Hoy me dejo estar. Quiesiera transformar mi vida en una larga, torpe, siesta paraguaya.
[…]
Tuve mis cuatro alegrías y mis ocho dolores. Fui extranjero en todas partes y bebí la sal de todos los vientos. Se ensangrentaron mis puños golpeando portales que no se abrían y mi voz se rompió con el último alarido. Y entonces, come en la vieja fábula del zorro y las uvas, dije que nada valía nada, porque nadia había conseguido apresar. Estoy, pues, como antes de soñar: sin nada.
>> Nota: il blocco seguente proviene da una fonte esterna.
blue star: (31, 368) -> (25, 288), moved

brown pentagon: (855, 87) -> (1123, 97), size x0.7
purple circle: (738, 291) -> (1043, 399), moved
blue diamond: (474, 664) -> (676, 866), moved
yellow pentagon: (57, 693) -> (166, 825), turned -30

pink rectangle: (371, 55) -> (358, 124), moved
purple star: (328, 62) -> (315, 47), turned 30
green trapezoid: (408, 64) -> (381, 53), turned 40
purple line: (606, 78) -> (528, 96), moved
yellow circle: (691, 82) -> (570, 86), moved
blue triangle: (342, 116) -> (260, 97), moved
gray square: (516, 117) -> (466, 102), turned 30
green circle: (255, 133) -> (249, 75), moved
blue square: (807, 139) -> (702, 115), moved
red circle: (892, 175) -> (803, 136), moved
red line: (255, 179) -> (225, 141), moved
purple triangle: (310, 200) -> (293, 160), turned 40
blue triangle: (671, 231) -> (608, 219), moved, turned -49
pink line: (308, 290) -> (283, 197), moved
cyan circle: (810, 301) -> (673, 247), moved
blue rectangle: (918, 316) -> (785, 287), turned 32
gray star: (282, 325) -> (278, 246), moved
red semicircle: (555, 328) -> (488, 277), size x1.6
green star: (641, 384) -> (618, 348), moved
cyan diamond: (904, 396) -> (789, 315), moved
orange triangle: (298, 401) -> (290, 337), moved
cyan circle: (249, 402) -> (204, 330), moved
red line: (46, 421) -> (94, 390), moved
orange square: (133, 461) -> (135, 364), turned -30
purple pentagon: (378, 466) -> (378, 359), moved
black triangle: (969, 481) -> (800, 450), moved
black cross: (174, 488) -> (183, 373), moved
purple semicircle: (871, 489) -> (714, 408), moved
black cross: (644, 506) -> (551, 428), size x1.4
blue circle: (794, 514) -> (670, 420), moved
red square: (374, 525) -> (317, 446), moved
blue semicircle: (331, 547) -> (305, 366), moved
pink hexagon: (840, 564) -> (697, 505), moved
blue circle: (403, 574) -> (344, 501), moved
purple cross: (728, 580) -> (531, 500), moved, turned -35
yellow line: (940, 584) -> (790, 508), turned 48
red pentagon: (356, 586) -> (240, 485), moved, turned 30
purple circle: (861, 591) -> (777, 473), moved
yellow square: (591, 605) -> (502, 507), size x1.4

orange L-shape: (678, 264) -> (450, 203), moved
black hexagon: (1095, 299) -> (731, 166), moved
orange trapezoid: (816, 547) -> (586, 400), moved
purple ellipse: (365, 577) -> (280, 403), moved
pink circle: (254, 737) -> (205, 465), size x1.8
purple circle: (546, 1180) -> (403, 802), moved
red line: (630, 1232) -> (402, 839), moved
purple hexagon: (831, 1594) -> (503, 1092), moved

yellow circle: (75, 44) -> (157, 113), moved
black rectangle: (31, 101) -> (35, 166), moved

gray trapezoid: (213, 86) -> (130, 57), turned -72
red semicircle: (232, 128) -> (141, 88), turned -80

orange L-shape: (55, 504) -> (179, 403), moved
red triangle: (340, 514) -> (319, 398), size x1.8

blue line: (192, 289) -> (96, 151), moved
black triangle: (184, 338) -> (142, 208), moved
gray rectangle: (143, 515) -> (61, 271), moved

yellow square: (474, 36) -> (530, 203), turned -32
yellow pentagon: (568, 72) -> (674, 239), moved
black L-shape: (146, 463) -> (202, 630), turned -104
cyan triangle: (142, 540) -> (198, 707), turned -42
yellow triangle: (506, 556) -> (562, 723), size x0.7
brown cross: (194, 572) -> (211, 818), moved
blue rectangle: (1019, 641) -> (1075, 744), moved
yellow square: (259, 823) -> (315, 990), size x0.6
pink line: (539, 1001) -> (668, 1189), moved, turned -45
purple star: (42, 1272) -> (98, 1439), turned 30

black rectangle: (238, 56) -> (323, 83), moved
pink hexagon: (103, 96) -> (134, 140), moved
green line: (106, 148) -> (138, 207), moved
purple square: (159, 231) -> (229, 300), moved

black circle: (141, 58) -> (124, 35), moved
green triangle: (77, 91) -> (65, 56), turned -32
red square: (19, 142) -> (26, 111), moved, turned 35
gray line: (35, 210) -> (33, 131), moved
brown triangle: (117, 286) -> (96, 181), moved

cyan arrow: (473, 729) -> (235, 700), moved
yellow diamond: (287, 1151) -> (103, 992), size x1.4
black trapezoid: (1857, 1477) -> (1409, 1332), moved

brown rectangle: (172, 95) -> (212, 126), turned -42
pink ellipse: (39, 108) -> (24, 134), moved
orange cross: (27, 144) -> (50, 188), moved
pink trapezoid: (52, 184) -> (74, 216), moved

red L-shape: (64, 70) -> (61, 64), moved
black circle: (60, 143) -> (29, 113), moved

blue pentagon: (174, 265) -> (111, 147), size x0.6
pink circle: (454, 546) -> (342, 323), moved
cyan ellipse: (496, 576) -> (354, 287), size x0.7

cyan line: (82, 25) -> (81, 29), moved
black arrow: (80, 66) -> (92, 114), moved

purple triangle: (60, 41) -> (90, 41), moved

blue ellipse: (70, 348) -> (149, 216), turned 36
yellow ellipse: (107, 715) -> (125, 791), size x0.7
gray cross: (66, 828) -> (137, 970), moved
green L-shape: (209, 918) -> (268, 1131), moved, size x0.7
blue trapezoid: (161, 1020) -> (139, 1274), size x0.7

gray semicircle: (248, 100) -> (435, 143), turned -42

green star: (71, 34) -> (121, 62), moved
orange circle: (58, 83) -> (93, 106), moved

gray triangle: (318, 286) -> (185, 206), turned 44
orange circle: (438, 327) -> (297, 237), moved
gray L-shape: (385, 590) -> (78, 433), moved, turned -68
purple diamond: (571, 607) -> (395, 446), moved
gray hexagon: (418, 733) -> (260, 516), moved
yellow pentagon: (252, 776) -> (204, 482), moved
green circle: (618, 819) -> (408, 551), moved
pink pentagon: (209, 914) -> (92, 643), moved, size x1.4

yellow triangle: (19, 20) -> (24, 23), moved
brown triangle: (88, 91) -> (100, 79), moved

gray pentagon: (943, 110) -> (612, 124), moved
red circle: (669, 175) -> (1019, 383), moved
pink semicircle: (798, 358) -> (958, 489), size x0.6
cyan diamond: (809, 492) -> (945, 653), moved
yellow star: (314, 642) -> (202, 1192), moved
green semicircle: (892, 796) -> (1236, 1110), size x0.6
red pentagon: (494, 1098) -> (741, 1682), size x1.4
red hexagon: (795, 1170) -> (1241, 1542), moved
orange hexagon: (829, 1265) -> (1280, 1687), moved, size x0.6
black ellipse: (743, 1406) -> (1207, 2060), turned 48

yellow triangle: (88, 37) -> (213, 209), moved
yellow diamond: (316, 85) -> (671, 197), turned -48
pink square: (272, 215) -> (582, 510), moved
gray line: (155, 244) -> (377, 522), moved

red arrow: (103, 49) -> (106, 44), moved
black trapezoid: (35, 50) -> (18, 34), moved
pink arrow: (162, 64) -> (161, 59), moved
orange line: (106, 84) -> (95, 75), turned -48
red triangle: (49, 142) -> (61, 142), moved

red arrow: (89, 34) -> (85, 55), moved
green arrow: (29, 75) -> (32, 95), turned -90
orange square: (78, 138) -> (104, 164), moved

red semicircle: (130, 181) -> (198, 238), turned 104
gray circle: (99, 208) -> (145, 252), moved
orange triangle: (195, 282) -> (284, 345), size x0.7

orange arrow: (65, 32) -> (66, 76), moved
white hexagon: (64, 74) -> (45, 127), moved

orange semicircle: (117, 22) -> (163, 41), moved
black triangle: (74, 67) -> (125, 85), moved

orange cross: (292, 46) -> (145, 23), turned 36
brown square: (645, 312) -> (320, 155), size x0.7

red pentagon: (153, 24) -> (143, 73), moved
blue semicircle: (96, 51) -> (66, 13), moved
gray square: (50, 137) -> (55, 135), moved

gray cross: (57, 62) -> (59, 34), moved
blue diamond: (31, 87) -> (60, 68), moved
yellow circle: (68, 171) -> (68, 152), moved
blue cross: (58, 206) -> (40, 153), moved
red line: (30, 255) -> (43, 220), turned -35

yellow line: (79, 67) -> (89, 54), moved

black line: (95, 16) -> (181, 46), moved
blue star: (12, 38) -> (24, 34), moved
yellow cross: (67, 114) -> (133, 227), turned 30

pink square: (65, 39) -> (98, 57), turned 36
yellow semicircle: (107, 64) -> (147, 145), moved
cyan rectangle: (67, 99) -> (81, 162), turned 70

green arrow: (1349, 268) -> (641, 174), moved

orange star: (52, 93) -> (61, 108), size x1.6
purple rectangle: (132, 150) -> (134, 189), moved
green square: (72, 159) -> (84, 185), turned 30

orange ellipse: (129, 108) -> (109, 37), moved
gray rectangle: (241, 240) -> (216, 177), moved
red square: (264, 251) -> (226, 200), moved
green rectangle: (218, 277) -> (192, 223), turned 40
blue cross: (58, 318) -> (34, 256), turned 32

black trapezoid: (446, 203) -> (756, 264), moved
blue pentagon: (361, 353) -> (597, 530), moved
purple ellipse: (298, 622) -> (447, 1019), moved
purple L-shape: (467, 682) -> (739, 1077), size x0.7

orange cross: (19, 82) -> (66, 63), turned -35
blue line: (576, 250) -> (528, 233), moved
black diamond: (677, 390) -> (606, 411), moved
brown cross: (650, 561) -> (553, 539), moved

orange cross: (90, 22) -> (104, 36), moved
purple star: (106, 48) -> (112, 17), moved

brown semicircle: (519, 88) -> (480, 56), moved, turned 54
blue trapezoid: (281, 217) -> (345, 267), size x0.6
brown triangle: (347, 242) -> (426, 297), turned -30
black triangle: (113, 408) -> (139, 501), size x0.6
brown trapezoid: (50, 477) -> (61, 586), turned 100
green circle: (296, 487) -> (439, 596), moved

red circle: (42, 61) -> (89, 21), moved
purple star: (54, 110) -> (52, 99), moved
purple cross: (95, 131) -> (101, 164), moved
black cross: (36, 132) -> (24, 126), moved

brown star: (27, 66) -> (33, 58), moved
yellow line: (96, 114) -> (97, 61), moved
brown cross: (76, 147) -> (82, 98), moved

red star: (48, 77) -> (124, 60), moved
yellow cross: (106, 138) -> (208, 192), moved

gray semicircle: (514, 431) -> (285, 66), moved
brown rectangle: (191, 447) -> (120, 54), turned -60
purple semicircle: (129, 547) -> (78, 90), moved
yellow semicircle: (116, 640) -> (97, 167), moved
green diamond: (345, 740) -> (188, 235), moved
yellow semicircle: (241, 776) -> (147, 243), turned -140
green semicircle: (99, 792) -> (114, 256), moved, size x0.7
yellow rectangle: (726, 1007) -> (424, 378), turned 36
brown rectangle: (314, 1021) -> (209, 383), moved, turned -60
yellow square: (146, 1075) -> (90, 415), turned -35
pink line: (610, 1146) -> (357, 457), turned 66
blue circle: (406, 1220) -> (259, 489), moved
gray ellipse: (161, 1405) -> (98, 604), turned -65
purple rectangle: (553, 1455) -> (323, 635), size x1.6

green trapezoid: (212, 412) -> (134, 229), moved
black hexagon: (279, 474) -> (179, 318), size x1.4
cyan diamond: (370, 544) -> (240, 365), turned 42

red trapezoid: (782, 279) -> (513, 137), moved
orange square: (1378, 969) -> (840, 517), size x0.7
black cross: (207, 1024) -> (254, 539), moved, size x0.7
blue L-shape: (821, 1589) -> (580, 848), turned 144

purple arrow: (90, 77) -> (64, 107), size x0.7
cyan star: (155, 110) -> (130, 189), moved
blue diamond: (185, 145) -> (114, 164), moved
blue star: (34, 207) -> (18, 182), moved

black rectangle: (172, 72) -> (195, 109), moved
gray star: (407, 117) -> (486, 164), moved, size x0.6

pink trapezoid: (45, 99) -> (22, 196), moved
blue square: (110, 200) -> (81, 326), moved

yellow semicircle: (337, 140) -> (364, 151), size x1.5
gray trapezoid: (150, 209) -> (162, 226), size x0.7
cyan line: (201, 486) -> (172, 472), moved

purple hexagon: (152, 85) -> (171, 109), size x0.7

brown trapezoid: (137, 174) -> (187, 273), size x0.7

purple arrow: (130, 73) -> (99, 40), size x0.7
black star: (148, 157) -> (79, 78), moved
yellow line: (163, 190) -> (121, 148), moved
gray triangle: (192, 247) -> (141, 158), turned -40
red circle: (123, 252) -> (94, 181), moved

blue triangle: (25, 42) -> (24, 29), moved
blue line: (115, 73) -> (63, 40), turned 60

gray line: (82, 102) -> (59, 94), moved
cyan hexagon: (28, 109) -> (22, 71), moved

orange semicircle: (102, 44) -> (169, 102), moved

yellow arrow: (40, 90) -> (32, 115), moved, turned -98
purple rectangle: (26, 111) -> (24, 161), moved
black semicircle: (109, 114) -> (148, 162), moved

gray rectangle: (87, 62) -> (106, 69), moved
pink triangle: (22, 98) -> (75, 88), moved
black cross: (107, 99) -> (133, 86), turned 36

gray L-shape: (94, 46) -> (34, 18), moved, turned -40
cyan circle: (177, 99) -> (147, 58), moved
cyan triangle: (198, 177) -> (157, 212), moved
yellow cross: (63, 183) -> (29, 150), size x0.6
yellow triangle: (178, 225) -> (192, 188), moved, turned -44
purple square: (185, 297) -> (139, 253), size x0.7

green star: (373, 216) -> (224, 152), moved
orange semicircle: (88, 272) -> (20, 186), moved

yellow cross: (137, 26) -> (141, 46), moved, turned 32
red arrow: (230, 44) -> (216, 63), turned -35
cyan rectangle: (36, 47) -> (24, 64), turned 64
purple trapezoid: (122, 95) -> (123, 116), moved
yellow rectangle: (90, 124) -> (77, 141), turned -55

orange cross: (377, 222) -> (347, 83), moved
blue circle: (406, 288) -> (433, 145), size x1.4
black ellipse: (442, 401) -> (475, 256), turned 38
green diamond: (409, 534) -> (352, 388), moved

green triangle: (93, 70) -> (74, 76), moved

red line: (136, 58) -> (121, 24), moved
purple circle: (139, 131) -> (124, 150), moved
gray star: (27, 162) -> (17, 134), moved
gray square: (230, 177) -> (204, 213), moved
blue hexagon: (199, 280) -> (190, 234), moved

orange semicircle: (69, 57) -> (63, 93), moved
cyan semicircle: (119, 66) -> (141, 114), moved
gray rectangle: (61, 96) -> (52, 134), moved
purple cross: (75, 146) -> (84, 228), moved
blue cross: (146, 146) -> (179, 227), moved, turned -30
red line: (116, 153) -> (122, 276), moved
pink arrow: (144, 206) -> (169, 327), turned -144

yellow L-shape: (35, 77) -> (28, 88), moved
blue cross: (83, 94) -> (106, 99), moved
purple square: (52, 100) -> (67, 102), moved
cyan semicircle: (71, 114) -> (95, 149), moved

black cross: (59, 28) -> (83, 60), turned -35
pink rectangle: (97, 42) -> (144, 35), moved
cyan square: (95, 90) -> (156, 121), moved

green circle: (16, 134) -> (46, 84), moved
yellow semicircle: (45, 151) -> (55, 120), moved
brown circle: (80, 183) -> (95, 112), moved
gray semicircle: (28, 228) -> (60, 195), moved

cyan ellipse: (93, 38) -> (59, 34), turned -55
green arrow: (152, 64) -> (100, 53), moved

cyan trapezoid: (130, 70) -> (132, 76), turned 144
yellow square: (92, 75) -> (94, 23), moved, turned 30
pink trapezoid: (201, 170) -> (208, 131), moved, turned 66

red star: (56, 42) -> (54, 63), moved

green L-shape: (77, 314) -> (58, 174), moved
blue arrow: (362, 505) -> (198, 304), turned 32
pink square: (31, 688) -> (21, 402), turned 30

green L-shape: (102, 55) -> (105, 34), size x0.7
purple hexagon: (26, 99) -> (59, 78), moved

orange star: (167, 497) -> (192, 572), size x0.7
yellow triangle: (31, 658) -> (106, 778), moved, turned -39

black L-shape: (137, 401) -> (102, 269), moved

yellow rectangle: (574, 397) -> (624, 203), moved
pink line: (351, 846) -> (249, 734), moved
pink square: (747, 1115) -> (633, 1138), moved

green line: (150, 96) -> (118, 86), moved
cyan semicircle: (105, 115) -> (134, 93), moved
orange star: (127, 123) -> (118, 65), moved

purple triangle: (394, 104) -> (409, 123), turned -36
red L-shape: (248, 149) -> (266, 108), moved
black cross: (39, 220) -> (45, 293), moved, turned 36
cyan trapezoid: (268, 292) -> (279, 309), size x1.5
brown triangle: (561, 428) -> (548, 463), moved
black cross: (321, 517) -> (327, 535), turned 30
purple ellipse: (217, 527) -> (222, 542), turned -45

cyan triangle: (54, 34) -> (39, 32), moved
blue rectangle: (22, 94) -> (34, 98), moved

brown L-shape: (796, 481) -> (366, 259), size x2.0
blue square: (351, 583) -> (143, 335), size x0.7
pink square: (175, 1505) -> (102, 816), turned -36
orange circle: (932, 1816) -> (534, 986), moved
O, peor, porque ya ni sueños tengo.
(Roberto Mariani)
Un incubo
è solo un sogno
che si è realizzato.
Cammino tra la pioggia
mescolandomi alla gente,
confuso come una nebbia
dell’occidente.
Ascolto
il suono del silenzio
che rimbomba lontano
e ricorda una stagione
che ancora deve apparire.
Uno sguardo mi trapassa
il cuore per perdersi
nell’oscurità dell’anima.
Parole che non ascolto
sussurrano lente
di un futuro
che è già dimenticato.
Mi perdo inseguendo
un volto sconosciuto
ammirato in uno specchio
nella notte più fredda
di un secolo lontano.
Non c’è perdono,
non c’è salvezza
nell’attesa di messia.
Un tic tac stonato
accompagna il mio respiro
e mi dissolve in un tramonto
di stelle del color del sale.
Un incubo è solo un sogno che si è realizzato.